The Junkers Ju-88 combat aircraft that was a mainstay in Nazi Germany’s air force, Luftwaffe, miraculously found their way to other continents, and one perfectly intact version of the aircraft landed in the United States.
The fighter’s path across the Atlantic was interestingly aided by a Romanian defector, Nicolae Teodoru, who served as a Sergeant in the Romanian Air Force at a time when the country was an ally of Nazi Germany during World War II.
Romania had acquired a host of combat aircraft along with other weaponry from Germany, with the fighters playing a huge part in Germany’s plan to build the air force of their Axis partner to fight against the Soviet Union on the Eastern Front.
Around 50 Ju-88s, including a dozen Ju 88D-1s, were acquired by Romania in the first half of 1943, with the crews trained by Luftwaffe instructors in Ukraine. Following the procurement, the fighters were assigned to the country’s 2nd Reconnaissance Squadron, the unit to which Teodoru was assigned.
While Teodoru flew a total of 11 missions over the Eastern Front, he was less than happy with the regime and planned an escape. Thomas Newdick wrote in a piece for The Drive.
“He was, however, less than happy with military service and hatched a plan to defect to the Allies. In the words of Romanian aviation historian Danut Vlad, Teodoru was ‘unable to accept military discipline’,” Newdick said in his article.
“Teodoru planned an escape in one of the Ju-88s, which would involve him crossing the Sea of Azov via Novorossiysk, on Russia’s Black Sea coast, to Aleppo in Syria.
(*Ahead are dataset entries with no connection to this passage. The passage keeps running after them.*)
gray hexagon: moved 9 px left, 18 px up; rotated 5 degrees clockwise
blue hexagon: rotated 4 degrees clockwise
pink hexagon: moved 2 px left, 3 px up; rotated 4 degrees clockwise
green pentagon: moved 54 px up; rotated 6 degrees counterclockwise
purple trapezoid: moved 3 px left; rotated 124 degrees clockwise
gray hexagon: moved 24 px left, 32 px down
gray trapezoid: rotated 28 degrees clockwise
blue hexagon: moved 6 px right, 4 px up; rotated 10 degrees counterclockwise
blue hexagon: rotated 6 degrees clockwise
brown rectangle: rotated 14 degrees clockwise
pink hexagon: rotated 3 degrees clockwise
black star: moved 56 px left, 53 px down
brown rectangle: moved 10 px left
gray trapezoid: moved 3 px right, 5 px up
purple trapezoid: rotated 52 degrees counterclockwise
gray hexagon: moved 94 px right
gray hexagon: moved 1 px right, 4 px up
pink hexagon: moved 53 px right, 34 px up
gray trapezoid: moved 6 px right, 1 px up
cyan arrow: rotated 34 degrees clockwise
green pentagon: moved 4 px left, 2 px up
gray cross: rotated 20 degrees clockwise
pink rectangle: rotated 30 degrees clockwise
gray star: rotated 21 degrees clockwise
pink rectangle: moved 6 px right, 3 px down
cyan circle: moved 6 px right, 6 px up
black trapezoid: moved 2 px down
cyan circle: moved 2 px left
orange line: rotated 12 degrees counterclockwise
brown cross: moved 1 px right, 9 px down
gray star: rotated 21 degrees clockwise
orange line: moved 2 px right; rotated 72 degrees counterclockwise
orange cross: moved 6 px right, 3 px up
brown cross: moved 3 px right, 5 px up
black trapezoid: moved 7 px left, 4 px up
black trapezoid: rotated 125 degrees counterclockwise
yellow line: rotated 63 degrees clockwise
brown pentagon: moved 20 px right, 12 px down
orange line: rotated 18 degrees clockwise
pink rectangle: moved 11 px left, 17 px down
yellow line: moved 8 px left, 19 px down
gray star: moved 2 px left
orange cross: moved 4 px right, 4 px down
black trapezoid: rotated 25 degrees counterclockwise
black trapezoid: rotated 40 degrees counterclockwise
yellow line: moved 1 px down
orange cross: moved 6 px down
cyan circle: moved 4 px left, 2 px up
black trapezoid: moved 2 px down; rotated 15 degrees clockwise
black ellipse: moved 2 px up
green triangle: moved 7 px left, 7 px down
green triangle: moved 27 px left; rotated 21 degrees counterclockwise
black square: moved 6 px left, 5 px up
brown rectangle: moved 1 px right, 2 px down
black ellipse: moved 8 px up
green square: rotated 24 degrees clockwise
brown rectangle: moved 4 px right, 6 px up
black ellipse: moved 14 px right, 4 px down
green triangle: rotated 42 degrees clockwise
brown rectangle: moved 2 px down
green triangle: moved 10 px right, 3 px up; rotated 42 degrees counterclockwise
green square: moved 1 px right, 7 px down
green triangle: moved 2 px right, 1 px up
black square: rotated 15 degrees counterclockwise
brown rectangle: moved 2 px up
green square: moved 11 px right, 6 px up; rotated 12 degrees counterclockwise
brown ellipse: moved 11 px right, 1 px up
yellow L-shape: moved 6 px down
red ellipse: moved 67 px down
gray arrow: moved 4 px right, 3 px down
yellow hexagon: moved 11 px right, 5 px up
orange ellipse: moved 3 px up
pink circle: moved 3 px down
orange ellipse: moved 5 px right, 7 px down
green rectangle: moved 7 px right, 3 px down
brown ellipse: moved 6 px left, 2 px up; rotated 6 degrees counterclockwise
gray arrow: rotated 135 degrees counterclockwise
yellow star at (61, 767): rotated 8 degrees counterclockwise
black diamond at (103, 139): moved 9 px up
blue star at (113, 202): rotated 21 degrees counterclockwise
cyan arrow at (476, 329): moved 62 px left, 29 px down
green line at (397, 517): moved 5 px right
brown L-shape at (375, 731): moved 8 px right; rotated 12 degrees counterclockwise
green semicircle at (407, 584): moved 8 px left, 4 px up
There, he would refuel before taking off for the final leg of his mission, to Beirut in Lebanon, which was then a major Allied base for its naval operations in the Mediterranean.”
From there, the Romanian Sergeant made his way to Cyprus, which was at the time home to an important Allied airbase, where his aircraft was intercepted by four British Royal Air Force Hawker Hurricane IIB fighters.
However, Teodoru made it clear that he only attempted to land and was not on a combat mission, after which the pilots escorted him safely on land, where he handed the Ju-88 aircraft over to the RAF hosts by declaring that it was a “gift from the Führer”.
Following the acquisition by the British forces, the aircraft served to be a useful piece of machinery which would later be utilized by them for extensive evaluation before being transferred to the United States, with the travel being far from straight forward.
“The Junkers required considerable modifications for its multi-leg flight to the United States, including additional external fuel tanks that were obtained from a crashed USAAF P-38 Lightning fighter, rigged up to the fuel system using pumps “borrowed” from a B-24 Liberator bomber. Meanwhile, instead of German fuel, oil, and coolant, the team used U.S.-specification equivalents,” Newdick wrote.
“The aircraft’s machine guns and cameras were removed and an ARN-7 direction-finder added to help with long-range navigation over the route.”
While the Ju 88 had originally been designed to be bombers, the aircraft slowly showed their immense ability to become adaptable to a host of other missions as well, with the aircraft over the years becoming at the heart of Luftwaffe’s fleet of combat aircraft.
The twin-engine combat aircraft was utilized in every conceivable role there was, with the plane fulfilling the role of a bomber, heavy fighter, reconnaissance aircraft, night-fighter, anti-tank aircraft, anti-shipping aircraft, and unpiloted missile.
Between 1939 and 1945, around 15,000 Ju 88s were developed in different factories, and as many as 60 different variants and sub-variants.